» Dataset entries

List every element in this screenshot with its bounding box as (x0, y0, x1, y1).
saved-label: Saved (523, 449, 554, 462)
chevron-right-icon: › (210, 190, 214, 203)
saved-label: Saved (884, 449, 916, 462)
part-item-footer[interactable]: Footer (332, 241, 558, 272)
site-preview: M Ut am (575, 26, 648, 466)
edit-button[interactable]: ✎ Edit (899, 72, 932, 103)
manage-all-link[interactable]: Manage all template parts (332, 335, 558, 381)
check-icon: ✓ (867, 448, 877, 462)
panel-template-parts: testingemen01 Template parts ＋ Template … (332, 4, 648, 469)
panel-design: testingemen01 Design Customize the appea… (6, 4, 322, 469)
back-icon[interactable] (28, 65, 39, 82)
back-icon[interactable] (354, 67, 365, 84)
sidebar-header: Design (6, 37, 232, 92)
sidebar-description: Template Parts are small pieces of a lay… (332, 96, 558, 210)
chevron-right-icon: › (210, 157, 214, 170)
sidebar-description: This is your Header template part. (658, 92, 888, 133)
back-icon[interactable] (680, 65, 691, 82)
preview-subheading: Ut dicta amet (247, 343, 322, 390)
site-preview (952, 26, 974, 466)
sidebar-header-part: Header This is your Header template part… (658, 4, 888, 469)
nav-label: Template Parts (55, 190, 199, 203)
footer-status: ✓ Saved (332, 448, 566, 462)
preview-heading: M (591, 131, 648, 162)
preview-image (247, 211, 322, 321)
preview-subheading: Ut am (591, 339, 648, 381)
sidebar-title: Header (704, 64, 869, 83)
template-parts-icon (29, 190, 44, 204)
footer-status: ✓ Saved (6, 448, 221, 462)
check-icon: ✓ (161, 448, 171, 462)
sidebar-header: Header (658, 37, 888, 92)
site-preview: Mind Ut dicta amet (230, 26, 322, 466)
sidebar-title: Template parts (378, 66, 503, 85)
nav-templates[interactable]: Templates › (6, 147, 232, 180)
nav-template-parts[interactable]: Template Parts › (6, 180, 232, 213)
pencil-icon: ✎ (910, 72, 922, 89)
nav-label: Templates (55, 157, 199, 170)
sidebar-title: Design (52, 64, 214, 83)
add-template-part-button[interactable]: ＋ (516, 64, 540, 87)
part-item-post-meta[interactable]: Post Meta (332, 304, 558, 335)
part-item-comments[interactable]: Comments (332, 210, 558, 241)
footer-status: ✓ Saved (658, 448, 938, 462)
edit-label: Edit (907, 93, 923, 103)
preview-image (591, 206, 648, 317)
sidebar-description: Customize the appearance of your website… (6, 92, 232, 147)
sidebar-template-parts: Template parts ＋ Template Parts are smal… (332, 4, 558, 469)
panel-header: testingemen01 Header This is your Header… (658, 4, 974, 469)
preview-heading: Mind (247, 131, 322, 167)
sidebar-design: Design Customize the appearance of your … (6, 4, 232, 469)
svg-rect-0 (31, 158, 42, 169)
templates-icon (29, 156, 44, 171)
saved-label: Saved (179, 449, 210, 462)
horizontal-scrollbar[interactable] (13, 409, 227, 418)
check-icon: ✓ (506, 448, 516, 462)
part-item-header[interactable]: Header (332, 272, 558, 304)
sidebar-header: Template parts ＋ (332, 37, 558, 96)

» Aim of the exercise
Reproduce the data in its entirety. Keep every character unchanged.

» Problem solution
List every element in this screenshot with its bounding box as (x0, y0, x1, y1).
saved-label: Saved (523, 449, 554, 462)
chevron-right-icon: › (210, 190, 214, 203)
saved-label: Saved (884, 449, 916, 462)
part-item-footer[interactable]: Footer (332, 241, 558, 272)
site-preview: M Ut am (575, 26, 648, 466)
edit-button[interactable]: ✎ Edit (899, 72, 932, 103)
manage-all-link[interactable]: Manage all template parts (332, 335, 558, 381)
check-icon: ✓ (867, 448, 877, 462)
panel-template-parts: testingemen01 Template parts ＋ Template … (332, 4, 648, 469)
panel-design: testingemen01 Design Customize the appea… (6, 4, 322, 469)
back-icon[interactable] (28, 65, 39, 82)
back-icon[interactable] (354, 67, 365, 84)
sidebar-header: Design (6, 37, 232, 92)
sidebar-description: Template Parts are small pieces of a lay… (332, 96, 558, 210)
chevron-right-icon: › (210, 157, 214, 170)
sidebar-description: This is your Header template part. (658, 92, 888, 133)
back-icon[interactable] (680, 65, 691, 82)
preview-subheading: Ut dicta amet (247, 343, 322, 390)
site-preview (952, 26, 974, 466)
sidebar-header-part: Header This is your Header template part… (658, 4, 888, 469)
nav-label: Template Parts (55, 190, 199, 203)
footer-status: ✓ Saved (332, 448, 566, 462)
preview-heading: M (591, 131, 648, 162)
preview-image (247, 211, 322, 321)
preview-subheading: Ut am (591, 339, 648, 381)
sidebar-title: Header (704, 64, 869, 83)
template-parts-icon (29, 190, 44, 204)
footer-status: ✓ Saved (6, 448, 221, 462)
check-icon: ✓ (161, 448, 171, 462)
sidebar-header: Header (658, 37, 888, 92)
site-preview: Mind Ut dicta amet (230, 26, 322, 466)
sidebar-title: Template parts (378, 66, 503, 85)
nav-templates[interactable]: Templates › (6, 147, 232, 180)
nav-template-parts[interactable]: Template Parts › (6, 180, 232, 213)
pencil-icon: ✎ (910, 72, 922, 89)
nav-label: Templates (55, 157, 199, 170)
sidebar-title: Design (52, 64, 214, 83)
add-template-part-button[interactable]: ＋ (516, 64, 540, 87)
part-item-post-meta[interactable]: Post Meta (332, 304, 558, 335)
part-item-comments[interactable]: Comments (332, 210, 558, 241)
footer-status: ✓ Saved (658, 448, 938, 462)
edit-label: Edit (907, 93, 923, 103)
preview-image (591, 206, 648, 317)
sidebar-description: Customize the appearance of your website… (6, 92, 232, 147)
sidebar-template-parts: Template parts ＋ Template Parts are smal… (332, 4, 558, 469)
panel-header: testingemen01 Header This is your Header… (658, 4, 974, 469)
preview-heading: Mind (247, 131, 322, 167)
sidebar-design: Design Customize the appearance of your … (6, 4, 232, 469)
svg-rect-0 (31, 158, 42, 169)
templates-icon (29, 156, 44, 171)
saved-label: Saved (179, 449, 210, 462)
horizontal-scrollbar[interactable] (13, 409, 227, 418)
check-icon: ✓ (506, 448, 516, 462)
part-item-header[interactable]: Header (332, 272, 558, 304)
sidebar-header: Template parts ＋ (332, 37, 558, 96)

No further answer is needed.